The expected answer is the full listing, repeated exactly and free of images.

EXERCISE INPUTS =>
***
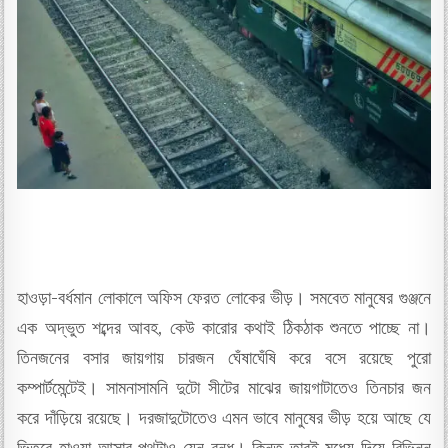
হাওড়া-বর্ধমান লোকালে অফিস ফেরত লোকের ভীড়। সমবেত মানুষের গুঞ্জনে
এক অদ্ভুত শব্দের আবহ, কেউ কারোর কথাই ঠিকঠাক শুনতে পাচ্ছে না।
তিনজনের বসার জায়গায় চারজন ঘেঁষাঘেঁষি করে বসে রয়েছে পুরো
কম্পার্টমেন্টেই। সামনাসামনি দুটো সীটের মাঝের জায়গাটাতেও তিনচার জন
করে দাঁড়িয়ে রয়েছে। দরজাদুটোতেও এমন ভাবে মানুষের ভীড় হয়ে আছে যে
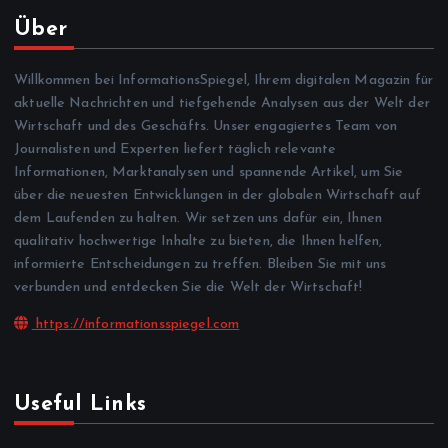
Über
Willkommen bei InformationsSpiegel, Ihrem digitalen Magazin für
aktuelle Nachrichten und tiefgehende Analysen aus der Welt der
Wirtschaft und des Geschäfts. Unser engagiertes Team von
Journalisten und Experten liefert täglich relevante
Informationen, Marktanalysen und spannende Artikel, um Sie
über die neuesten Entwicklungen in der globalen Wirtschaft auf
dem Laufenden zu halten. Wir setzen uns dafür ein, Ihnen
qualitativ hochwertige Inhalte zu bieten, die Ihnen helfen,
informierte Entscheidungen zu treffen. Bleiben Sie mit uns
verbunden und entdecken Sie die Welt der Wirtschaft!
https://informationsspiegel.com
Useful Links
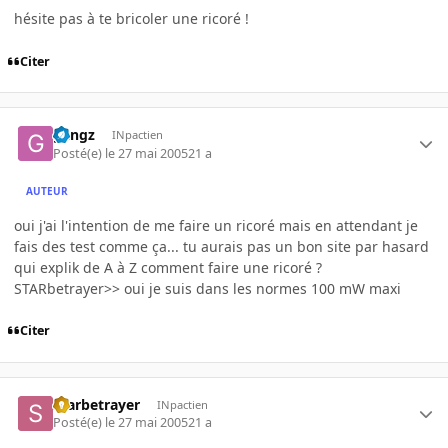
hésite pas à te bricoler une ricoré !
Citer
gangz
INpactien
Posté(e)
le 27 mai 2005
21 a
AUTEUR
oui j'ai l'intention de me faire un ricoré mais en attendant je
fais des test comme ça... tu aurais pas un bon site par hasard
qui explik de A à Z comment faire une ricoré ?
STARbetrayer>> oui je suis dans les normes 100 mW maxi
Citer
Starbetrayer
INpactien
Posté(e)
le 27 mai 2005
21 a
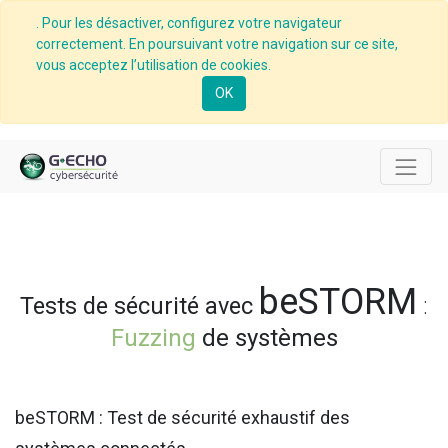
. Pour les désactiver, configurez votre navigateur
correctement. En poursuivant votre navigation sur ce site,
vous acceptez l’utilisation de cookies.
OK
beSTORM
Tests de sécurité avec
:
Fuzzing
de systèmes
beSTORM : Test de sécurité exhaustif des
***
THE ANSWER =>
হাওড়া-বর্ধমান লোকালে অফিস ফেরত লোকের ভীড়। সমবেত মানুষের গুঞ্জনে
এক অদ্ভুত শব্দের আবহ, কেউ কারোর কথাই ঠিকঠাক শুনতে পাচ্ছে না।
তিনজনের বসার জায়গায় চারজন ঘেঁষাঘেঁষি করে বসে রয়েছে পুরো
কম্পার্টমেন্টেই। সামনাসামনি দুটো সীটের মাঝের জায়গাটাতেও তিনচার জন
করে দাঁড়িয়ে রয়েছে। দরজাদুটোতেও এমন ভাবে মানুষের ভীড় হয়ে আছে যে
Über
Willkommen bei InformationsSpiegel, Ihrem digitalen Magazin für
aktuelle Nachrichten und tiefgehende Analysen aus der Welt der
Wirtschaft und des Geschäfts. Unser engagiertes Team von
Journalisten und Experten liefert täglich relevante
Informationen, Marktanalysen und spannende Artikel, um Sie
über die neuesten Entwicklungen in der globalen Wirtschaft auf
dem Laufenden zu halten. Wir setzen uns dafür ein, Ihnen
qualitativ hochwertige Inhalte zu bieten, die Ihnen helfen,
informierte Entscheidungen zu treffen. Bleiben Sie mit uns
verbunden und entdecken Sie die Welt der Wirtschaft!
https://informationsspiegel.com
Useful Links
hésite pas à te bricoler une ricoré !
Citer
gangz
INpactien
Posté(e)
le 27 mai 2005
21 a
AUTEUR
oui j'ai l'intention de me faire un ricoré mais en attendant je
fais des test comme ça... tu aurais pas un bon site par hasard
qui explik de A à Z comment faire une ricoré ?
STARbetrayer>> oui je suis dans les normes 100 mW maxi
Citer
Starbetrayer
INpactien
Posté(e)
le 27 mai 2005
21 a
. Pour les désactiver, configurez votre navigateur
correctement. En poursuivant votre navigation sur ce site,
vous acceptez l’utilisation de cookies.
OK
beSTORM
Tests de sécurité avec
:
Fuzzing
de systèmes
beSTORM : Test de sécurité exhaustif des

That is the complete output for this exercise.